In den letzten acht Jahren haben neue Elektronendetektoren der Kryo-Elektronenmikroskopie einen enormen Auflösungssprung gegenüber der normalen Elektronenmikroskopie ermöglicht. Schlüsselelemente dieser so genannten "Auflösungsrevolution" für die Kryo-Elektronenmikroskopie sind:
- Blitzgefrieren wässriger Proben in flüssigem Ethan, das auf unter -256 Grad Celsius gekühlt wird. Anstelle von Eiskristallen, die die Proben stören und den Elektronenstrahl streuen, gefriert das Wasser zu einem fensterartigen "gläsernen Eis".
- Die Probe wird im Mikroskop bei sehr kalten Temperaturen gehalten, und es wird eine geringe Elektronendosis verwendet, um eine Beschädigung der Proteine zu vermeiden.
- Extrem schnelle Direktelektronendetektoren sind in der Lage, einzelne Atome mit Hunderten von Bildern pro Sekunde zu zählen, so dass die Bewegung der Probe während der Aufnahme korrigiert werden kann.

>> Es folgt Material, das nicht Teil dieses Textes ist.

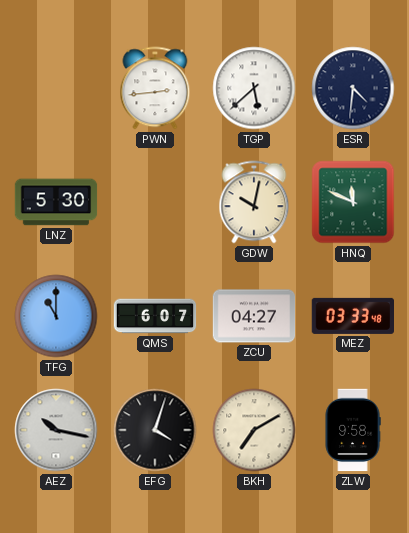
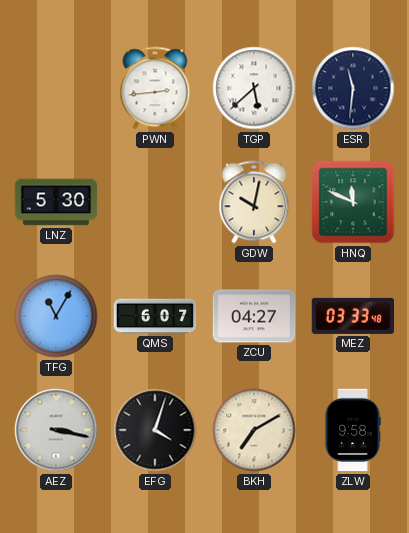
ESR: 4:31 -> 11:31
TFG: 11:00 -> 11:05
AEZ: 10:17 -> 3:17
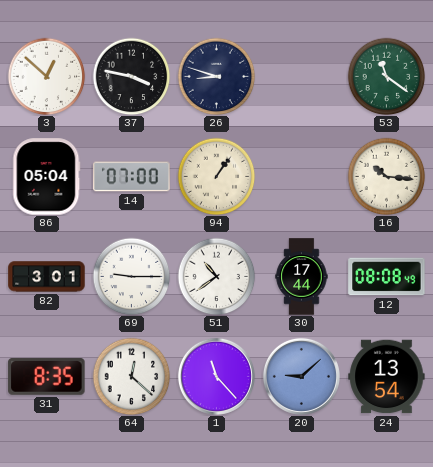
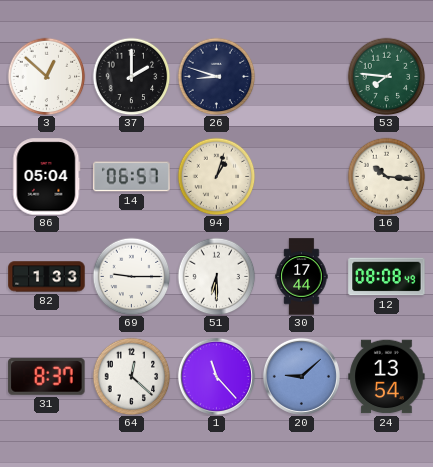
37: 3:47 -> 2:00
53: 11:21 -> 7:46
14: 07:00 -> 06:57
94: 1:06 -> 1:03
82: 3:01 -> 1:33
51: 10:39 -> 6:30
31: 8:35 -> 8:37
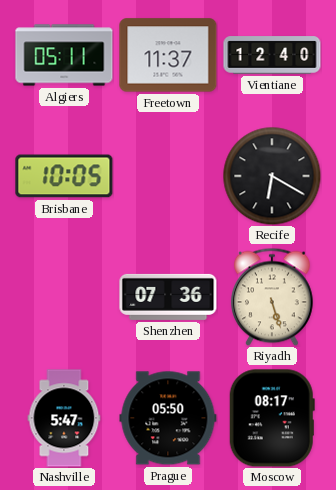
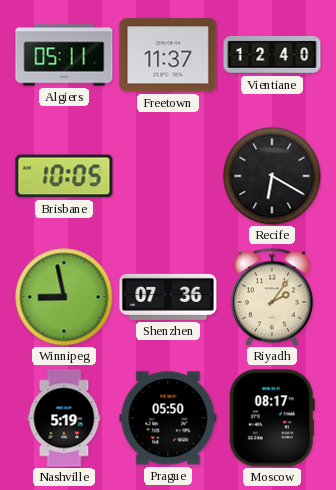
Winnipeg: none -> 8:58
Riyadh: 5:27 -> 2:06
Nashville: 5:47 -> 5:19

- Moderne Computer fügen Tausende von Bildern zusammen, um dreidimensionale Strukturen in hoher Auflösung zu erzeugen. Grafikverarbeitungseinheiten verarbeiten Terabytes an Daten.
- Der Mikroskoptisch, der die Probe hält, kann während der Aufnahme gekippt werden, so dass ein dreidimensionales tomographisches Bild entsteht, ähnlich wie bei einem CT-Scan im Krankenhaus.
Die Analyse der Struktur des Andhra-Virus durch die UAB-Forscher begann mit 230.714 Partikelbildern. Die molekulare Rekonstruktion von Kapsid, Schwanz, distalem Schwanz und Schwanzspitze begann mit 186.542, 159.489, 159.489 bzw. 159.489 Bildern. Die Auflösung reichte von 3,50 bis 4,90 Angström.